ACTIVITY: Can you write out every line from the start of the records below through the line containing "izložbeno-sajamskog dijela, a", leaving out any pictures?

Saved data entries:

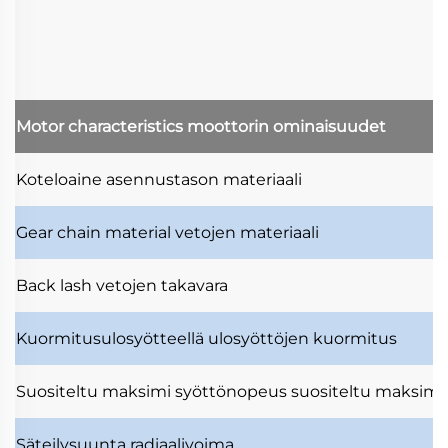
Motor characteristics
moottorin ominaisuudet
Koteloaine
asennustason materiaali
Gear chain material
vetojen materiaali
Back lash
vetojen takavara
Kuormitusulosyötteellä
ulosyöttöjen kuormitus
Suositeltu maksimi syöttönopeus
suositeltu maksimi
Säteilysuunta
radiaalivoima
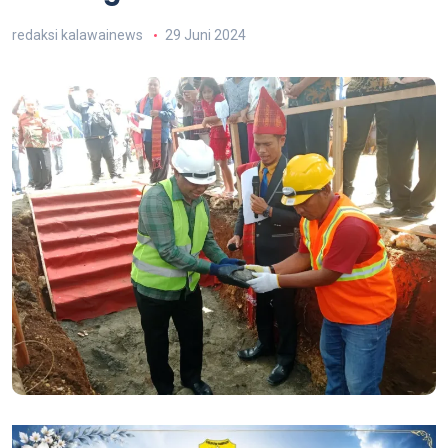
redaksi kalawainews
29 Juni 2024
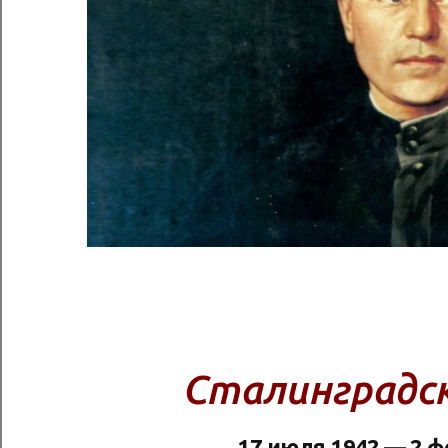
Сталинградс
17 июля 1942 — 2 ф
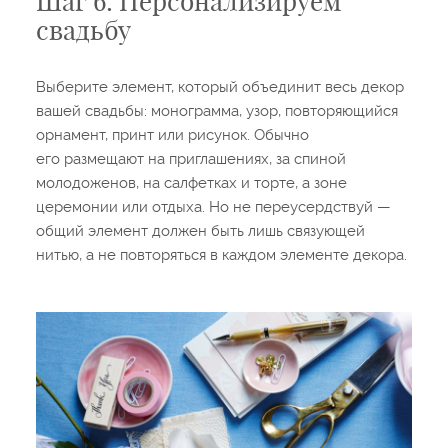
Шаг 6: Персонализируем
свадьбу
Выберите элемент, который объединит весь декор
вашей свадьбы: монограмма, узор, повторяющийся
орнамент, принт или рисунок. Обычно
его размещают на приглашениях, за спиной
молодоженов, на салфетках и торте, а зоне
церемонии или отдыха. Но не переусердствуй —
общий элемент должен быть лишь связующей
нитью, а не повторяться в каждом элементе декора.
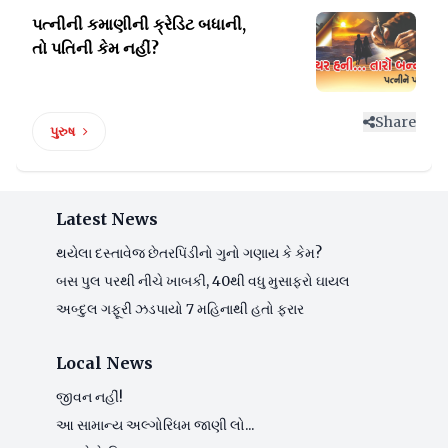
પત્નીની કમાણીની ક્રેડિટ
બધાની,
તો પતિની કેમ નહીં?
Share
પુરુષ
Latest News
થયેલા દસ્તાવેજ છેતરપિંડીનો ગુનો ગણાય કે કેમ?
બસ પુલ પરથી નીચે ખાબકી, 40થી વધુ મુસાફરો ઘાયલ
અબ્દુલ ગફૂરી ઝડપાયો 7 મહિનાથી હતો ફરાર
Local News
જીવન નહીં!
આ સામાન્ય અલ્ગોરિધમ જાણી લો...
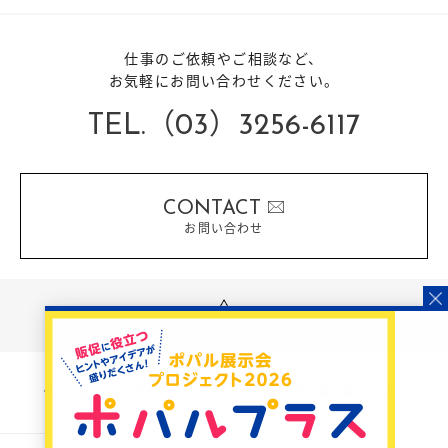
仕事のご依頼やご相談など、
お気軽にお問い合わせください。
TEL.（03）3256-6117
CONTACT
お問い合わせ
PAGE TOP
個人情報に対する基本方針
個人情報の取り扱いについて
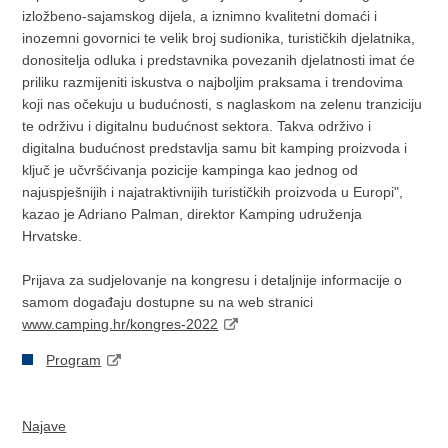
izložbeno-sajamskog dijela, a iznimno kvalitetni domaći i
inozemni govornici te velik broj sudionika, turističkih djelatnika,
donositelja odluka i predstavnika povezanih djelatnosti imat će
priliku razmijeniti iskustva o najboljim praksama i trendovima
koji nas očekuju u budućnosti, s naglaskom na zelenu tranziciju
te održivu i digitalnu budućnost sektora. Takva održivo i
digitalna budućnost predstavlja samu bit kamping proizvoda i
ključ je učvršćivanja pozicije kampinga kao jednog od
najuspješnijih i najatraktivnijih turističkih proizvoda u Europi",
kazao je Adriano Palman, direktor Kamping udruženja
Hrvatske.
Prijava za sudjelovanje na kongresu i detaljnije informacije o
samom događaju dostupne su na web stranici
www.camping.hr/kongres-2022
Program
Najave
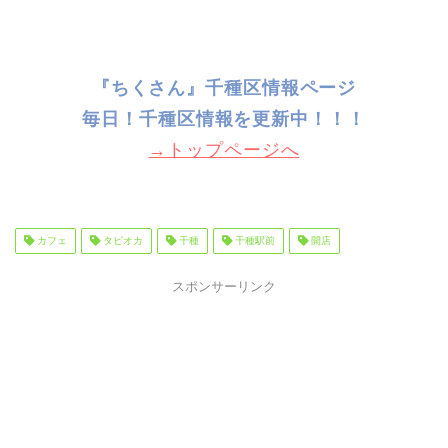
『ちくさん』千種区情報ページ
毎日！千種
区情報を更新中！！！
→トップページへ
カフェ
タピオカ
千種
千種駅前
開店
スポンサーリンク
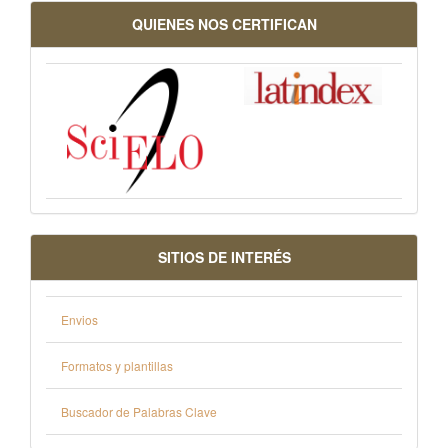
QUIENES NOS CERTIFICAN
SITIOS DE INTERÉS
Envios
Formatos y plantillas
Buscador de Palabras Clave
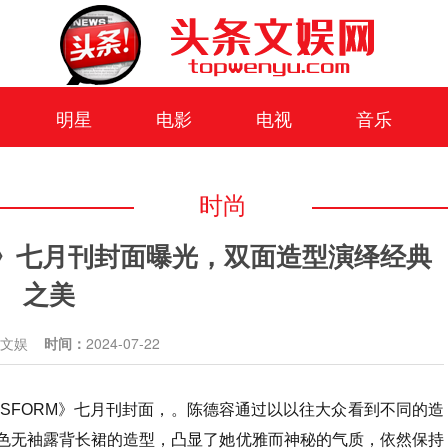
明星
电影
电视
音乐
时尚
RM》七月刊封面曝光，双面造型演绎经典
之美
条文娱
时间：
2024-07-22
NSFORM》七月刊封面，。陈德容通过以以往大众看到不同的造
。黑色无袖露背长裙的造型，凸显了她优雅而神秘的气质，依然保持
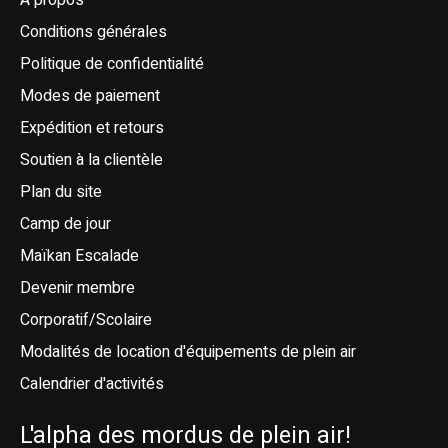
À propos
Conditions générales
Politique de confidentialité
Modes de paiement
Expédition et retours
Soutien à la clientèle
Plan du site
Camp de jour
Maïkan Escalade
Devenir membre
Corporatif/Scolaire
Modalités de location d'équipements de plein air
Calendrier d'activités
L'alpha des mordus de plein air!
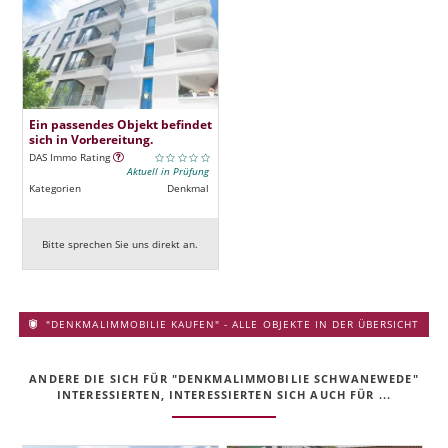
Ein passendes Objekt befindet
sich in Vorbereitung.
DAS Immo Rating
Aktuell in Prüfung
Kategorien
Denkmal
Bitte sprechen Sie uns direkt an.
"DENKMALIMMOBILIE KAUFEN" - ALLE OBJEKTE IN DER ÜBERSICHT
ANDERE DIE SICH FÜR "DENKMALIMMOBILIE SCHWANEWEDE"
INTERESSIERTEN, INTERESSIERTEN SICH AUCH FÜR ...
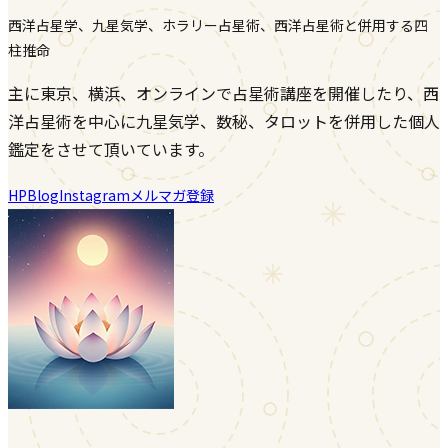
西洋占星学、九星気学、ホラリー占星術、西洋占星術と併用する四
柱推命
主に東京、横浜、オンラインで占星術講座を開催したり、西
洋占星術を中心に九星気学、数秘、タロットを併用した個人
鑑定をさせて頂いています。
HP
Blog
Instagram
メルマガ登録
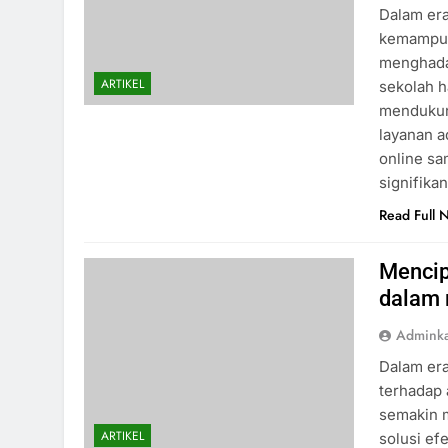
Dalam era
kemampua
menghadap
ARTIKEL
sekolah 
mendukung
layanan a
online sa
signifika
Read Full 
Mencip
dalam 
Admink
Dalam era
terhadap 
semakin m
ARTIKEL
solusi ef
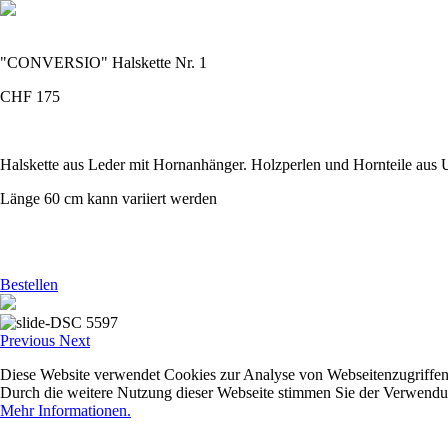
"CONVERSIO" Halskette Nr. 1
CHF 175
Halskette aus Leder mit Hornanhänger. Holzperlen und Hornteile aus U
Länge 60 cm kann variiert werden
Bestellen
Previous
Next
Diese Website verwendet Cookies zur Analyse von Webseitenzugriffen
Durch die weitere Nutzung dieser Webseite stimmen Sie der Verwendu
Mehr Informationen.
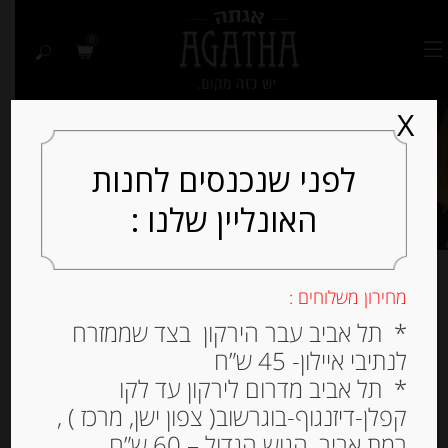
0
X
לפני שנכנסים לחנות
האונליין שלנו :
מחירון משלוחים :
מציג תוצאה אחת
* תל אביב עבר הירקון בצד שממזרח
לנתיבי איילון- 45 ש”ח
למיין לפי פופולריות
* תל אביב מדרום לירקון עד לקו
קפלן-דיזנגוף-בוגרשוב( צפון ישן, מרכז ) ,
רמת אביב, הגוש הגדול – 60 ש”ח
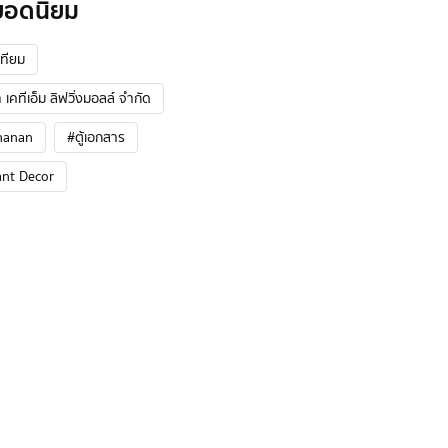
ยอดนิยม
ทียม
 เคทีเอ็ม ลิฟวิ่งมอลล์ จำกัด
hanan
#ตู้เอกสาร
ant Decor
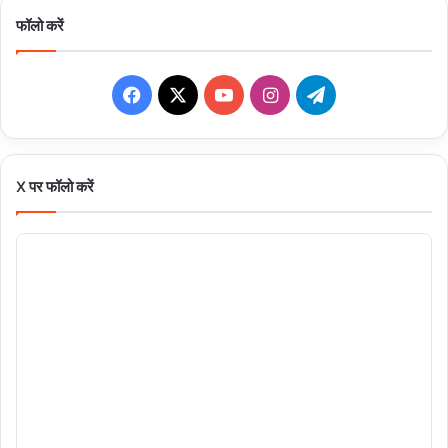
फॉलो करें
Facebook
X
YouTube
Instagram
Telegram
X पर फॉलो करें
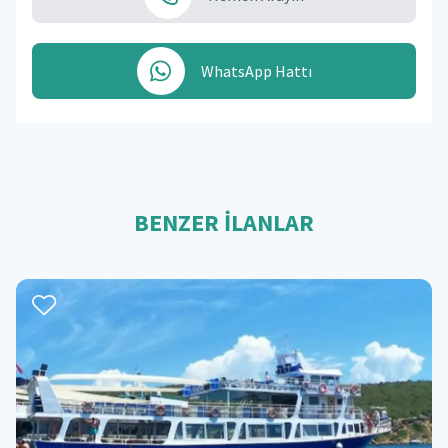
WhatsApp Hattı
BENZER İLANLAR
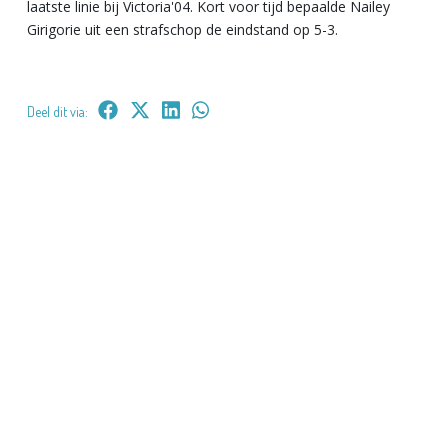
laatste linie bij Victoria'04. Kort voor tijd bepaalde Nailey
Girigorie uit een strafschop de eindstand op 5-3.
Deel dit via:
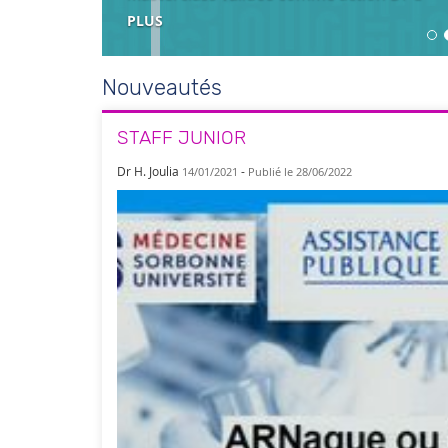
PLUS
Nouveautés
STAFF JUNIOR
Dr H. Joulia
-
14/01/2021
Publié le 28/06/2022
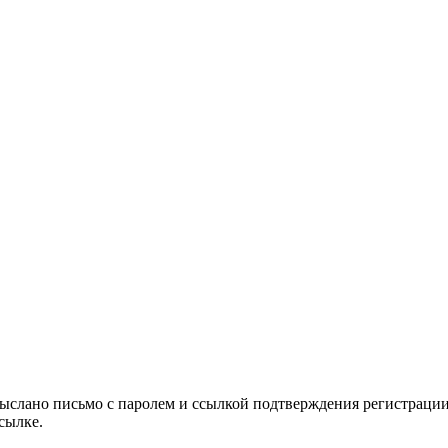
выслано письмо с паролем и ссылкой подтверждения регистрации
сылке.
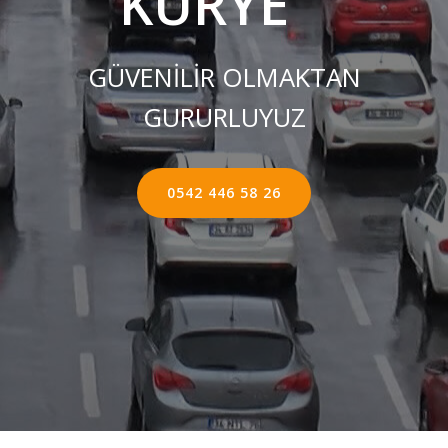
KURYE ''
GÜVENİLİR OLMAKTAN
GURURLUYUZ
0542 446 58 26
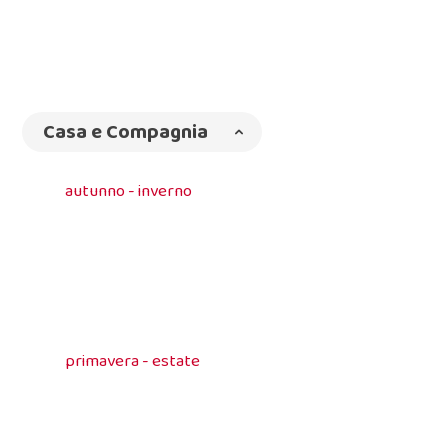
Casa e Compagnia
autunno - inverno
primavera - estate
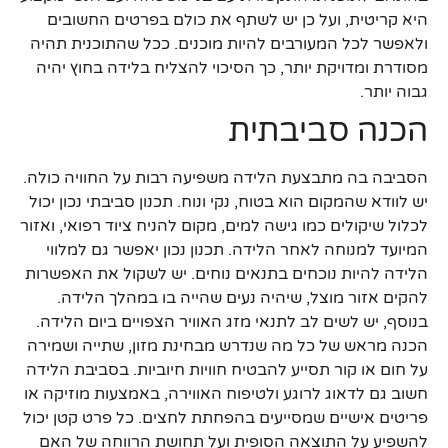
היא קריטית, ועל כן יש לשתף את כולם בפרטים החשובים
ולאפשר לכל המעורבים להיות מוכנים. ככל שהתוכנית תהיה
מסודרת ומדויקת יותר, כך הסיכוי להצליח בלידה בחוץ יהיה
גבוה יותר.
הכנה סביבתית
הסביבה בה מתבצעת הלידה משפיעה רבות על החוויה כולה.
יש לוודא שהמקום הוא בטוח, נקי ונוח. תכנון סביבתי נכון יכול
לכלול שיקולים כמו גישה למים, מקום להניח ציוד רפואי, ואזור
המיועד למנוחה לאחר הלידה. תכנון נכון יאפשר גם למלווי
הלידה להיות נוכחים בתנאים נוחים. יש לשקול את האפשרות
להקים אזור מוצל, שיהיה נעים שהייה בו במהלך הלידה.
בנוסף, יש לשים לב לתנאי מזג האוויר הצפויים ביום הלידה.
הכנה מראש של כל מה שנדרש מבחינת מזון, שתייה ושמירה
על חום או קור תסייע להבטיח חוויות חיוביות. בסביבת הלידה
חשוב גם לדאוג לרוגע ולטיפוח האווירה, באמצעות מוזיקה או
פריטים אישיים שמסייעים בהפחתת לחצים. כל פרט קטן יכול
להשפיע על התוצאה הסופית ועל תחושת הרווחה של האם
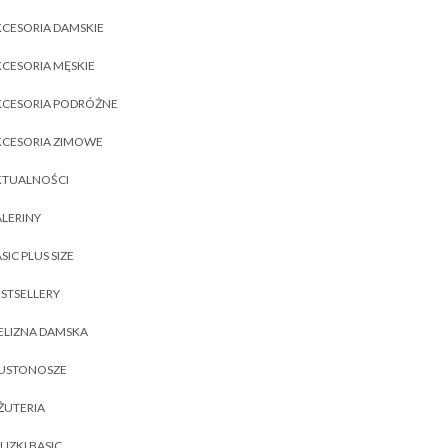
CESORIA DAMSKIE
CESORIA MĘSKIE
KCESORIA PODRÓŻNE
KCESORIA ZIMOWE
KTUALNOŚCI
LERINY
SIC PLUS SIZE
STSELLERY
ELIZNA DAMSKA
IUSTONOSZE
ŻUTERIA
UZKI BASIC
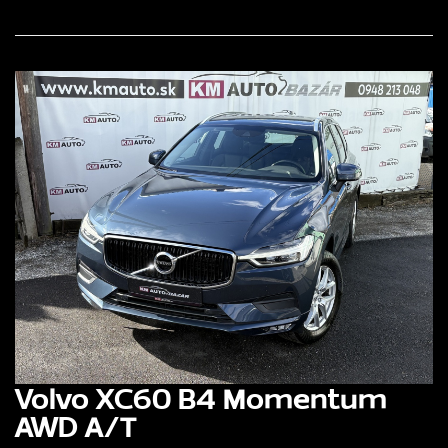
Volvo XC60 B4 Momentum
AWD A/T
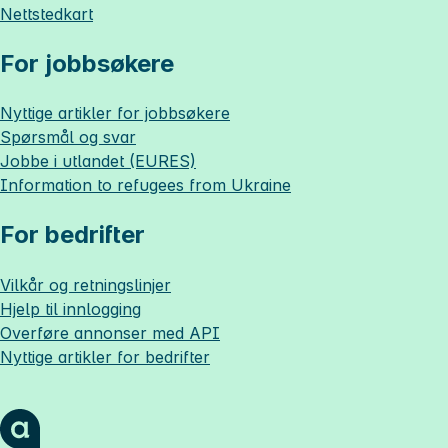
Nettstedkart
For jobbsøkere
Nyttige artikler for jobbsøkere
Spørsmål og svar
Jobbe i utlandet (EURES)
Information to refugees from Ukraine
For bedrifter
Vilkår og retningslinjer
Hjelp til innlogging
Overføre annonser med API
Nyttige artikler for bedrifter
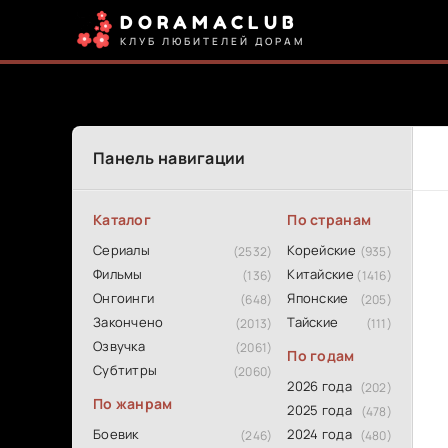
DORAMACLUB
КЛУБ ЛЮБИТЕЛЕЙ ДОРАМ
Панель навигации
Каталог
По странам
Сериалы
Корейские
(2532)
(935)
Фильмы
Китайские
(136)
(1416)
Онгоинги
Японские
(648)
(205)
Закончено
Тайские
(2013)
(111)
Озвучка
(2061)
По годам
Субтитры
(2060)
2026 года
(202)
По жанрам
2025 года
(478)
Боевик
2024 года
(246)
(480)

TASK RESULT:
Motor characteristics
moottorin ominaisuudet
Koteloaine
asennustason materiaali
Gear chain material
vetojen materiaali
Back lash
vetojen takavara
Kuormitusulosyötteellä
ulosyöttöjen kuormitus
Suositeltu maksimi syöttönopeus
suositeltu maksimi
Säteilysuunta
radiaalivoima
redaksi kalawainews
29 Juni 2024
Сталинградс
17 июля 1942 — 2 ф
Шаг 6: Персонализируем
свадьбу
Выберите элемент, который объединит весь декор
вашей свадьбы: монограмма, узор, повторяющийся
орнамент, принт или рисунок. Обычно
его размещают на приглашениях, за спиной
молодоженов, на салфетках и торте, а зоне
церемонии или отдыха. Но не переусердствуй —
общий элемент должен быть лишь связующей
нитью, а не повторяться в каждом элементе декора.
પત્નીની કમાણીની ક્રેડિટ
બધાની,
તો પતિની કેમ નહીં?
Share
પુરુષ
Latest News
થયેલા દસ્તાવેજ છેતરપિંડીનો ગુનો ગણાય કે કેમ?
બસ પુલ પરથી નીચે ખાબકી, 40થી વધુ મુસાફરો ઘાયલ
અબ્દુલ ગફૂરી ઝડપાયો 7 મહિનાથી હતો ફરાર
Local News
જીવન નહીં!
આ સામાન્ય અલ્ગોરિધમ જાણી લો...
仕事のご依頼やご相談など、
お気軽にお問い合わせください。
TEL.（03）3256-6117
CONTACT
お問い合わせ
PAGE TOP
個人情報に対する基本方針
個人情報の取り扱いについて
izložbeno-sajamskog dijela, a iznimno kvalitetni domaći i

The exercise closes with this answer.